The lines below starting at the line containing "خريطة الموقع" and ending at the line containing "info@inboundmarketing.tw" are to be repeated exactly, with both ends kept and nothing else added.
***** DATA UNDER STUDY
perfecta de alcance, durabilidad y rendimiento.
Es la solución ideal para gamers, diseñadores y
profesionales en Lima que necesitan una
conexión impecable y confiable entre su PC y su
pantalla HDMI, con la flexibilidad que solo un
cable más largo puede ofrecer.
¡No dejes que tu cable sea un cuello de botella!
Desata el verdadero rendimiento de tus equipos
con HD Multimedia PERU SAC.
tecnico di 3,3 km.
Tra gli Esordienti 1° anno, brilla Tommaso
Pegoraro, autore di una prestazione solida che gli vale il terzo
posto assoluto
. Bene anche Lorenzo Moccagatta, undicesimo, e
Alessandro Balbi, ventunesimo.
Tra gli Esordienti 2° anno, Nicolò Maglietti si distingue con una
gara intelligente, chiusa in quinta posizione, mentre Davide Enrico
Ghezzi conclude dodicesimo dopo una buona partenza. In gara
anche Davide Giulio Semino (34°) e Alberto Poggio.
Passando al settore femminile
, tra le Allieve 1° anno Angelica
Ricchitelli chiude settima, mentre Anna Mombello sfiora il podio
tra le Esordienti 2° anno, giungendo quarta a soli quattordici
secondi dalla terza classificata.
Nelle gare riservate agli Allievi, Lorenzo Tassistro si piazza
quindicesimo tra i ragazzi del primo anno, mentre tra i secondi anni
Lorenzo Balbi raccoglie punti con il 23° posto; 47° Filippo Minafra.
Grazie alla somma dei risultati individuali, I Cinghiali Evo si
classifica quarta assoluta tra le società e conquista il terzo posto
**********
***** DATA UNDER STUDY
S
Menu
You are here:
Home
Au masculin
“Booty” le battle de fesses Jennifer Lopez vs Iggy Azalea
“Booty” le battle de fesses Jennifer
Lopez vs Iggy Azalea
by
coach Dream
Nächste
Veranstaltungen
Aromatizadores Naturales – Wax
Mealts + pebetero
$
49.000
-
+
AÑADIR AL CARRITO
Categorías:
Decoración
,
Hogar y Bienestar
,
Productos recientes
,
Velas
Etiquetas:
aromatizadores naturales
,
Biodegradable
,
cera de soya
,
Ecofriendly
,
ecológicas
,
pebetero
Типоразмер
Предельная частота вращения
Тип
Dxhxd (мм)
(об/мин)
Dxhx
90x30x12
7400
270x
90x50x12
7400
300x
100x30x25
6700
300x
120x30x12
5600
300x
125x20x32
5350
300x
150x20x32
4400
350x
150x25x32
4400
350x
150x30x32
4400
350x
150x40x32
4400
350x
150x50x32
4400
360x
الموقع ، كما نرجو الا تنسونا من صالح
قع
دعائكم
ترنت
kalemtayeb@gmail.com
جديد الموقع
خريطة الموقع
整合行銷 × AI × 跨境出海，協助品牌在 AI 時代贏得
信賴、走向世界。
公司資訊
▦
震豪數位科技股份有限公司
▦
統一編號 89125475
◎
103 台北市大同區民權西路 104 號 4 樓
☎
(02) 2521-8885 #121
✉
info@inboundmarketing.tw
**********
■ RESULT OF THE EXERCISE:
خريطة الموقع
整合行銷 × AI × 跨境出海，協助品牌在 AI 時代贏得
信賴、走向世界。
公司資訊
▦
震豪數位科技股份有限公司
▦
統一編號 89125475
◎
103 台北市大同區民權西路 104 號 4 樓
☎
(02) 2521-8885 #121
✉
info@inboundmarketing.tw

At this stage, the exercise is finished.